From Sussex to Stretford – the Ralf Rangnick story

What do Manchester United’s newest manager in waiting and this particular hack have in common? Well, there’s a sentence I never thought I’d write, but the answer is both Ralf Rangnick and myself have an association with Sussex non league football. 

I live in Sussex, I’m Sussex born and bred and proud to be. Insert your own joke here about the stereotypical United fan residing as far away from Manchester as its pretty much possible to be, I’ve heard them all. The story of Rangnick and his impending arrival at Old Trafford is, perhaps, not one which is well known, but it has tickled my interest for a very good reason. More on that in a moment. 

The man renowned for the rise of Red Bull in football had a brief – yet memorable – dalliance in English football. The German tactician, a disciple of the game, is revered and regarded as the founding father of modern football in his home nation, with illustrious contemporaries Jurgen Klopp, Thomas Tuchel and Julian Nagelsmann honing their craft from Rangnick’s managerial raison d’être. Despite not boasting the greatest CV in terms of the most valuable currency of all – trophies – he is someone who takes his teams to another level. 

You may remember him as the Schalke manager in the 2010-11 season when Sir Alex’s vintage put the Royal Blues to the sword 6-1 on aggregate with a Darron Gibson masterclass in the second game. Rangnick took RB Leipzig into the top flight and has been widely credited with remodelling the game in Germany.

A well-travelled man, Rangnick came to England during his gap year as a fresh-faced 20-year-old. Studying PE and English on exchange at the University of Brighton, he decided to keep himself fit whilst broadening his understanding on the nuances of non league football. 

Situated a short distance along the coast between Brighton and Worthing on the south coast sits the small, sleepy town of Southwick.

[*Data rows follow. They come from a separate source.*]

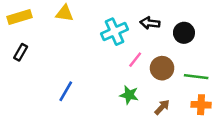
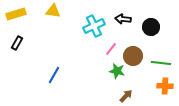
green star: (129, 95) -> (117, 71), moved
brown arrow: (162, 107) -> (126, 96), moved

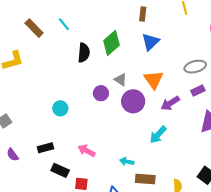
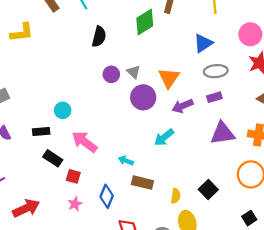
blue triangle: (150, 42) -> (203, 43), moved
green diamond: (111, 43) -> (145, 22), moved
purple circle: (101, 93) -> (111, 74), moved
cyan circle: (60, 108) -> (63, 110), moved
pink arrow: (86, 151) -> (85, 142), size x1.4

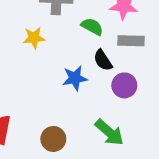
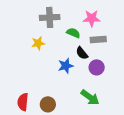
brown circle: (53, 139) -> (48, 104), moved

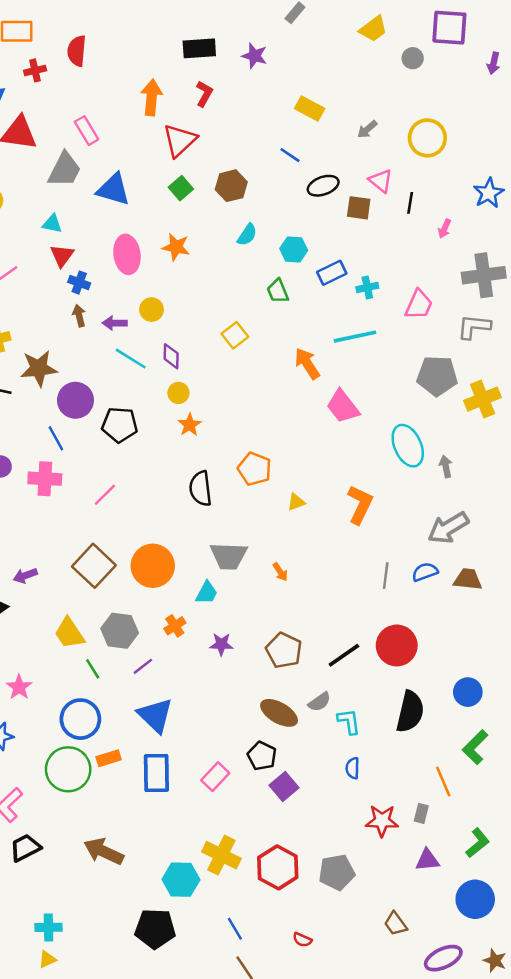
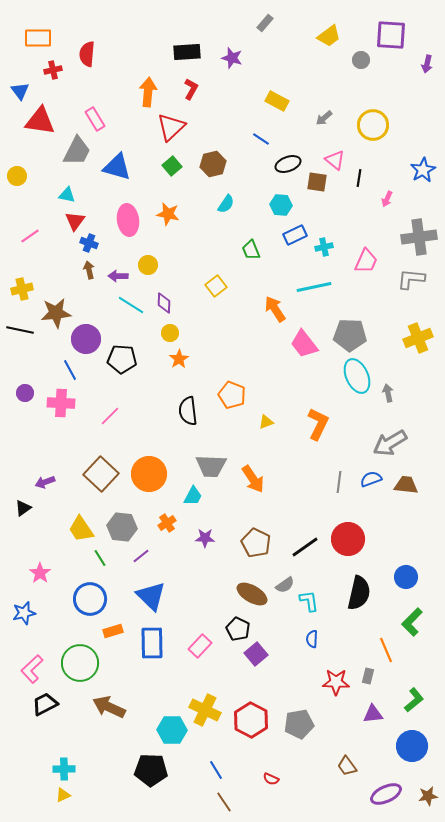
cyan hexagon: (294, 249) -> (281, 205), moved
gray pentagon: (437, 376) -> (350, 335), moved
orange arrow: (280, 572) -> (253, 479), size x1.8
green circle: (68, 769) -> (80, 663), moved
brown star: (495, 961) -> (428, 796), turned -30

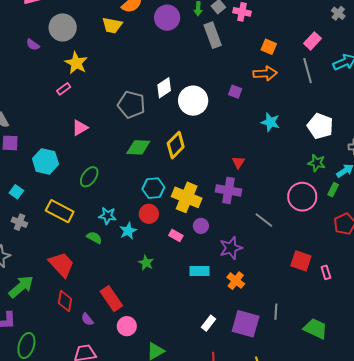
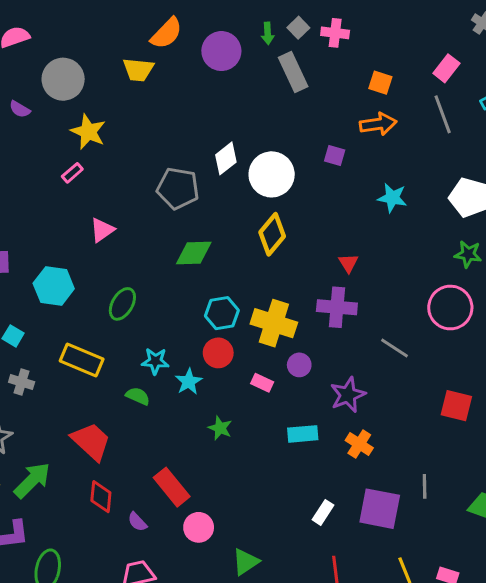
yellow diamond: (176, 145) -> (272, 234), moved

My home town. A town with a county league football club with a Mr R.Rangnick as perhaps its most famous former son. 

A five minute stroll from my house, I would go to watch Southwick often until their demise two seasons ago. Homeless and on the cusp of financial ruin, things seemed bleak for my much loved local side last year but – thanks to the man himself and his £1,000 donation – the “Wickers” live to fight another day. 

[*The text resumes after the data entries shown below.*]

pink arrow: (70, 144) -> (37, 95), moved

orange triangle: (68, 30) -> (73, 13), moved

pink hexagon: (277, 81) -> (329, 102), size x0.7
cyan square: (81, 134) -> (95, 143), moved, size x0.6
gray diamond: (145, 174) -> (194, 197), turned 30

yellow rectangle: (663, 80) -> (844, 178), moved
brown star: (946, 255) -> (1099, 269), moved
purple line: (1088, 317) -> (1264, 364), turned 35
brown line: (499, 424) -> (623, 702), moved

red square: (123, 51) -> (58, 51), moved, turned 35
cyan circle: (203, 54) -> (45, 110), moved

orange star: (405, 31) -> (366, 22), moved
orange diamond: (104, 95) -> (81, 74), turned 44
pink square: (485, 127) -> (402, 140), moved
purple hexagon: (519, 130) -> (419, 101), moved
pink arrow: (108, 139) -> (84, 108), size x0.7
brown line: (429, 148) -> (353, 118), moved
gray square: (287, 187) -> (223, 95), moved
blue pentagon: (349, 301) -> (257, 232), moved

Rangnick played eleven games for the “Wickers” during the 1979-80 season in Sussex County League Division One and had a painful introduction, quite literally, when he broke three ribs and punctured a lung in only his second game for the red and black, at Chichester. Out for four months, the 21-year-old was dumped on a ward of ageing pensioners as he worked his way back to fitness, all the while thinking of how to fine tune his methods. 

Yet despite the baptism of fire, Rangnick hailed his time in a sleepy corner of Sussex as “one of the best years of my life” and it was here he began to apply the principles that would ultimately see him transform a nation and take him to the top. Rangnick’s time with Southwick inspired his managerial blueprint greatly – he became better at heading, improved his passing and moving and physical attributes as he adapted to the archetypal English “kick and rush.”

It seems rather curious and quirky that a manager with such a global reputation – and now a man on the brink of one of the biggest jobs in world football – would have roots in Sussex. But this man is a unique character and, to this day, speaks fondly about his time down here. 

Speaking to the Guardian in 2011, Rangnick said:

“There was hardly a situation where we didn’t spur each other on, doing some coaching among ourselves and motivating everyone. That was inspirational and certainly moulded me.

“There were many great people, I learned a lot about team spirit, cohesion and camaraderie. I have looked to apply these lessons throughout my life and football career. My time in Sussex was the most memorable I ever had.” 

Rangnick’s time at Southwick might seem like a small part in the grand scheme of his illustrious career. But – as much as he is influenced by the bigger picture – it’s often the little things that are the most inspiring. 

How many Premier League managers CV’s include a stint coaching in Germany’s ninth tier and a spell playing in England’s?

A paltry 154 spectators witnessed the German’s Sussex league debut in a match at local Rivas Steyning in October 1979. Now, 42 years on, the “Godfather of gegenpressing” will prepare to lead out the world’s most famous club in front of 76,000 people.